The Ringer's Kevin Clark wrote recently (and interestingly) that the NFL appears to be in the early stages of an analytics revolution — much like the ones we've previously seen take hold in baseball and basketball.

To a degree, the NFL has been dabbling in advanced metrics for a while. But the nature of the league — both in terms of an old-school mentality stifling change and a concession that the moving parts of the sport make isolating data more challenging — has made the NFL a later adopter.

So much of baseball is isolated around a singular event focused on two (or three, if we count the catcher) key players: the delivery of a pitch. It allows for a lot of apples-to-apples comparisons between pitchers and hitters, as well as deeper dives into more complex factors such as the spin rate on pitches.

Basketball, too, came more quickly to analytics than football because even in a 5-on-5 game there are significant comparisons and data points.

Football — and particularly the NFL — has more variables. There are 11 players on the field for each side, many of whom won't factor directly into a given play but who can influence it subtly. I mean, there are even five guys on offense who are never intended to touch the ball but who can collectively or individually save or derail a given play. But those who dismiss analytics in the NFL do so at their own peril.
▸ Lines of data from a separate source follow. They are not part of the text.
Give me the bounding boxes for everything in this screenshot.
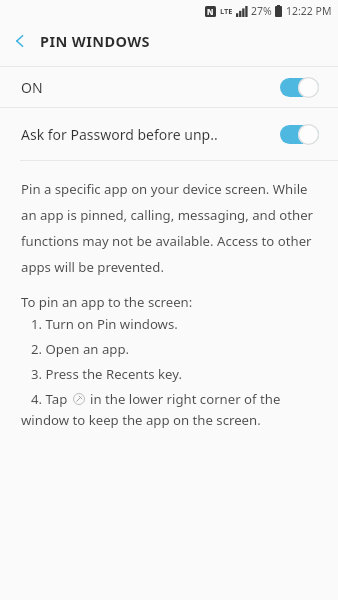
staticText: N bbox=[207, 6, 214, 17]
staticText: 2. Open an app. bbox=[31, 340, 130, 358]
staticText: PIN WINDOWS bbox=[40, 31, 151, 51]
button[interactable]: ON bbox=[0, 67, 338, 107]
button[interactable]: Back bbox=[0, 22, 40, 60]
staticText: in the lower right corner of the bbox=[90, 390, 281, 408]
staticText: 27% bbox=[251, 4, 272, 18]
staticText: 4. Tap bbox=[31, 390, 68, 408]
staticText: Ask for Password before unp.. bbox=[21, 125, 280, 144]
staticText: 12:22 PM bbox=[286, 4, 332, 18]
other: Toggle bbox=[280, 77, 319, 98]
button[interactable]: Ask for Password before unp.. bbox=[0, 108, 338, 160]
staticText: LTE bbox=[220, 6, 233, 16]
staticText: window to keep the app on the screen. bbox=[21, 411, 261, 429]
staticText: 3. Press the Recents key. bbox=[31, 365, 182, 383]
staticText: Pin a specific app on your device screen… bbox=[21, 180, 320, 276]
staticText: ON bbox=[21, 78, 280, 97]
staticText: To pin an app to the screen: bbox=[21, 293, 193, 311]
other: Toggle bbox=[280, 124, 319, 145]
staticText: 1. Turn on Pin windows. bbox=[31, 315, 178, 333]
It's hard to know which teams are doing more than others, but the Vikings are certainly interested in the conversation.

While head coach Mike Zimmer has been known to take thinly veiled shots at Pro Football Focus and other stats-based sites, the Ringer points out that the Vikings' new facility in Eagan has a "massive analytics hub," which GM Rick Spielman showed off to local reporters during a tour around the time of the 2018 NFL draft.
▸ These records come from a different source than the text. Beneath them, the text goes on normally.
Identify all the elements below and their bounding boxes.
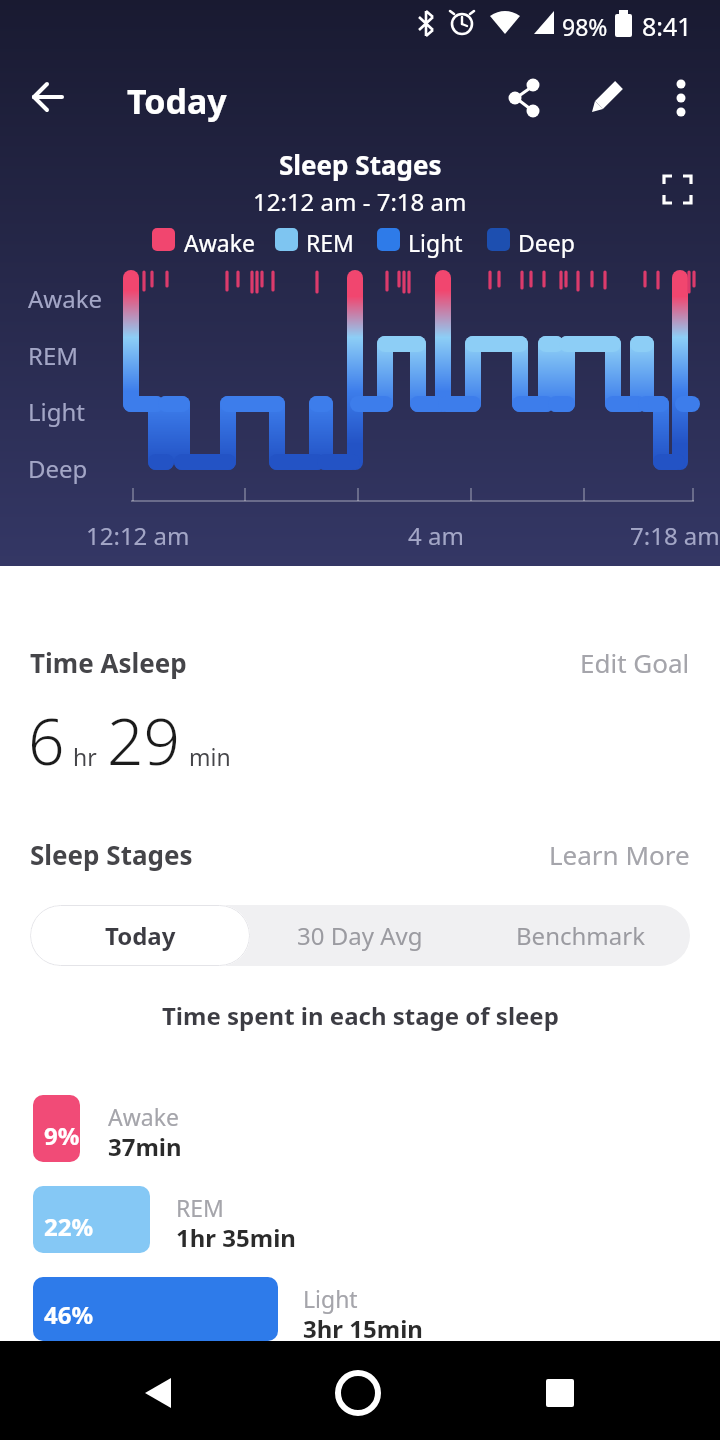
button[interactable]: Benchmark bbox=[470, 905, 690, 966]
staticText: 46% bbox=[44, 1298, 94, 1331]
staticText: min bbox=[189, 741, 231, 772]
staticText: Light bbox=[408, 227, 463, 258]
button[interactable] bbox=[501, 73, 549, 121]
staticText: hr bbox=[73, 741, 97, 772]
button[interactable] bbox=[24, 73, 72, 121]
staticText: Sleep Stages bbox=[30, 837, 193, 872]
staticText: 98% bbox=[562, 11, 608, 42]
staticText: Time spent in each stage of sleep bbox=[162, 999, 559, 1032]
staticText: Light bbox=[28, 395, 86, 428]
staticText: 22% bbox=[44, 1210, 94, 1243]
staticText: Awake bbox=[28, 282, 103, 315]
button[interactable] bbox=[328, 1363, 388, 1423]
staticText: 30 Day Avg bbox=[297, 919, 423, 952]
staticText: Benchmark bbox=[516, 919, 645, 952]
staticText: 6 bbox=[28, 697, 65, 784]
staticText: 8:41 bbox=[642, 9, 692, 43]
staticText: 7:18 am bbox=[630, 519, 720, 552]
staticText: 3hr 15min bbox=[303, 1312, 423, 1345]
staticText: Sleep Stages bbox=[279, 147, 442, 182]
staticText: Today bbox=[127, 78, 227, 124]
staticText: Time Asleep bbox=[30, 645, 187, 680]
button[interactable]: 30 Day Avg bbox=[250, 905, 470, 966]
staticText: REM bbox=[28, 339, 79, 372]
staticText: 12:12 am bbox=[86, 519, 190, 552]
button[interactable]: Today bbox=[30, 905, 250, 966]
staticText: 29 bbox=[107, 697, 181, 784]
staticText: Deep bbox=[28, 452, 88, 485]
staticText: 9% bbox=[44, 1119, 80, 1152]
staticText: Deep bbox=[518, 227, 575, 258]
staticText: REM bbox=[306, 227, 354, 258]
staticText: Today bbox=[105, 919, 176, 952]
button[interactable] bbox=[583, 73, 631, 121]
staticText: 37min bbox=[108, 1130, 182, 1163]
staticText: 1hr 35min bbox=[176, 1221, 296, 1254]
staticText: Awake bbox=[184, 227, 255, 258]
button[interactable] bbox=[652, 166, 700, 214]
staticText: REM bbox=[176, 1192, 224, 1223]
button[interactable] bbox=[128, 1363, 188, 1423]
button[interactable]: 46% bbox=[33, 1277, 278, 1341]
button[interactable]: Edit Goal bbox=[580, 645, 690, 680]
button[interactable] bbox=[530, 1363, 590, 1423]
button[interactable] bbox=[657, 73, 705, 121]
button[interactable]: 9% bbox=[33, 1095, 80, 1162]
staticText: Awake bbox=[108, 1101, 179, 1132]
staticText: Light bbox=[303, 1283, 358, 1314]
staticText: 4 am bbox=[408, 519, 464, 552]
button[interactable]: Learn More bbox=[549, 837, 690, 872]
staticText: 12:12 am - 7:18 am bbox=[253, 185, 467, 218]
button[interactable]: 22% bbox=[33, 1186, 150, 1253]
Much of what teams are studying now comes via player tracking data, which is available leaguewide to teams for the first time this year.

Writes Clark: "Some of this data is public — skill-position players' speed, for instance, is published on an NFL website — but the vast majority is available only to teams, who are creating other proprietary stats from the raw numbers. NFL franchises are absorbing millions of data points for the first time, and many football lifers are getting their first deep experience with analytics."

Perhaps the most interesting thing about the piece is that it reinforces two key ideas: 1) Data is only as good as what you do with it (or don't do with it) and 2) The data that is available to everyone is interesting, but the data we don't know about might make an even bigger difference in wins and losses.

On the first point, teams can see what the data tells them — say, that going for it on fourth down is a good idea in a lot of cases — but different teams do different things with it. Some might ignore it. Some might dip their toes into it. Some — a growing number — will be apt to make it heavily factor into their decisionmaking.

The second point is the really interesting one, though. Because for all the comparisons we can spit out now thanks to sites like Pro Football Focus — say, Kirk Cousins has been pressured on 38.4 percent of his dropbacks, fourth most of any qualified NFL passer — the real advantages are there for teams that go beyond what's available to everyone to create their own proprietary data.

Clark gets at that in his piece with a great example: There's an NFL team that designs plays to go away from the side of the field that an opposing team's bench is on, so that rotating defensive linemen expend more energy going back and forth onto the field.

He writes: "A team stumbles upon some shred of data and builds a play, a playbook, a personnel decision, or an entire scheme around it. It changes how a team drafts, calls plays, and evaluates opponents. All of these trends point to one thing: Football's analytics moment has arrived."